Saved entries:
★ ★ ★ ★
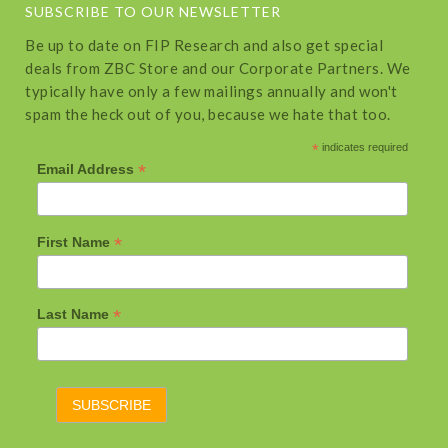
SUBSCRIBE TO OUR NEWSLETTER
Be up to date on FIP Research and also get special
deals from ZBC Store and our Corporate Partners. We
typically have only a few mailings annually and won't
spam the heck out of you, because we hate that too.
*
indicates required
*
Email Address
*
First Name
*
Last Name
★ ★ ★ ★
__What is being asked__.
Omitting all pictures, copy the preceding entries without any alteration.

__Output of the task__.
SUBSCRIBE TO OUR NEWSLETTER
Be up to date on FIP Research and also get special
deals from ZBC Store and our Corporate Partners. We
typically have only a few mailings annually and won't
spam the heck out of you, because we hate that too.
*
indicates required
*
Email Address
*
First Name
*
Last Name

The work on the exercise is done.